# UFO behind wind turbine mangling?



## v2 (Jan 8, 2009)




----------



## gijive (Jan 8, 2009)

I recon it flew to near the sun!


----------



## Geedee (Jan 9, 2009)

Actually what happened was.....,

An RAF CH47 Chinook Mk3 was out on exercise, saw the big blades on the turbine and fancied a quick sh*g


----------



## RabidAlien (Jan 9, 2009)

I'd hate to see the condition of any airplane that did that!!!!

"Can't find the missing third blade". Dang. Those things are effin' HUGE!!!!! Not easy to just "lose" one...


----------



## Geedee (Jan 9, 2009)

RabidAlien said:


> "Can't find the missing third blade". Dang. Those things are effin' HUGE!!!!! Not easy to just "lose" one...

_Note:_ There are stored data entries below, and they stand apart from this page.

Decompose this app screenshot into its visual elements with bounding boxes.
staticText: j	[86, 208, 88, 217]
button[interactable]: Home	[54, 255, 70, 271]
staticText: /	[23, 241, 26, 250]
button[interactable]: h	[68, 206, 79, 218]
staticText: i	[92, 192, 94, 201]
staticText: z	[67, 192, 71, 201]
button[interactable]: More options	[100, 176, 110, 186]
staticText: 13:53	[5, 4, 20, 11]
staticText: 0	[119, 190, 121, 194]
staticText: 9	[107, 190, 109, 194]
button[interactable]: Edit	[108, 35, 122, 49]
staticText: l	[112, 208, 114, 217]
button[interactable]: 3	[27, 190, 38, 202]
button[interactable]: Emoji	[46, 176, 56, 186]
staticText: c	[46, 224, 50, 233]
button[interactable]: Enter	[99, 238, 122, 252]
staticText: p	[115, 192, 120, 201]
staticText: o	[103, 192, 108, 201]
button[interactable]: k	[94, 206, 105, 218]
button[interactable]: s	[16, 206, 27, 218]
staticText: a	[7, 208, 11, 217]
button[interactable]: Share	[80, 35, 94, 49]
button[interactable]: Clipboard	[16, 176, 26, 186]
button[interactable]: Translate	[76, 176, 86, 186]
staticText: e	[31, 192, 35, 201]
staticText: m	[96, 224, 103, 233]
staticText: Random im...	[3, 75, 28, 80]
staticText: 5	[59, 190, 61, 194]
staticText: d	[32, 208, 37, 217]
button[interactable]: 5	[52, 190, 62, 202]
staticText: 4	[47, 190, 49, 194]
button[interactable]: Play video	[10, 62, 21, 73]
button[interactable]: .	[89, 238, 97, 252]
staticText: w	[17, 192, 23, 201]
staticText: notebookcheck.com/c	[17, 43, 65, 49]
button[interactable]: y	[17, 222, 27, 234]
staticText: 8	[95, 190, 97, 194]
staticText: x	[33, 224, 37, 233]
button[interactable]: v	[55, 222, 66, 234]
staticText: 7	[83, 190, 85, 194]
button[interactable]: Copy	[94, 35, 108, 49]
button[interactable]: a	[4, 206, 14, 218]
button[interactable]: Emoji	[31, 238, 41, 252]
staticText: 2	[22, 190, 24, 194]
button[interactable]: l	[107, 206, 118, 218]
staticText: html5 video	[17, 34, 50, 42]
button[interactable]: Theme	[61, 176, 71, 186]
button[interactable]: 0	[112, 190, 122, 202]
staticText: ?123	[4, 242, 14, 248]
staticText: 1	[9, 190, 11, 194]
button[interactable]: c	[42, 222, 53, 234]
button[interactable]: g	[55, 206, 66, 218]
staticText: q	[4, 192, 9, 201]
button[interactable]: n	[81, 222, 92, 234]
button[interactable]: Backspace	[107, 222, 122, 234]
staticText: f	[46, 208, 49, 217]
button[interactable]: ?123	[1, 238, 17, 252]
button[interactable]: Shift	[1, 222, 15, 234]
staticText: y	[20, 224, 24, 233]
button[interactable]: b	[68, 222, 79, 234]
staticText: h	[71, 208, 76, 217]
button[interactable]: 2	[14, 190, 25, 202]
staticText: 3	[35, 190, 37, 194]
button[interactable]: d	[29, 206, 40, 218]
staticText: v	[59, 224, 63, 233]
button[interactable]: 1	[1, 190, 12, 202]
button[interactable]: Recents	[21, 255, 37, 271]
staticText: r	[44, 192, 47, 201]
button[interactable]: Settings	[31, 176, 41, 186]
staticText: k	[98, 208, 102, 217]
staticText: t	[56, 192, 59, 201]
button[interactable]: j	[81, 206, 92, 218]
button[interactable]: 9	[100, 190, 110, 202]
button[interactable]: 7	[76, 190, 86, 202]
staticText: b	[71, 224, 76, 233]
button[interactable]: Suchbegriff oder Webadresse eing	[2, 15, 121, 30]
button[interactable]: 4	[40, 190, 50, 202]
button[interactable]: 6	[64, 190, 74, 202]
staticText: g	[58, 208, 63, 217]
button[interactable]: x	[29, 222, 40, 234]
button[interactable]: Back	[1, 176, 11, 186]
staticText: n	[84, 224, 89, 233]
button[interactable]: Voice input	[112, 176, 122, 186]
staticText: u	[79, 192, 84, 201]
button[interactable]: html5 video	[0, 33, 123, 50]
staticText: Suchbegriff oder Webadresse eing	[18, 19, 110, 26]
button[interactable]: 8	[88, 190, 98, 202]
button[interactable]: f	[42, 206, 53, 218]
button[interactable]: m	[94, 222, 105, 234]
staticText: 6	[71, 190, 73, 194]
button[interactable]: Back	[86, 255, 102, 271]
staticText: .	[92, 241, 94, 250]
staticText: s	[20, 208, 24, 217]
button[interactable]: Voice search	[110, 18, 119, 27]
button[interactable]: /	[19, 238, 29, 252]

Probably on a well known internet auction site by now !


----------



## fly boy (Jan 9, 2009)

yeah ebay or somthing


----------



## GrauGeist (Jan 18, 2009)

And here's what "they" didn't want you to see!


----------



## Captain Dunsel (Jan 18, 2009)

Hey, isn't balsa used in those turbine blades? Go look for someone building a quarter-scale model of the Spruce Goose 

CD


----------



## Geedee (Jan 18, 2009)

Dude...those turbine blades are so false !!!


----------



## RabidAlien (Jan 18, 2009)

Heh...does that UFO have a Luftwaffe cross on the side of it?


----------



## GrauGeist (Jan 18, 2009)

lol RA, yep it sure does...

It's a Dornier Do-STRA (Haunebu II)


----------



## Rasenpfeil (Jan 19, 2009)

GrauGeist said:


> lol RA, yep it sure does...
> 
> It's a Dornier Do-STRA (Haunebu II)



LMAO!! leave it to you Davie.... what brand of coffee you been drinkin lately anyway?


----------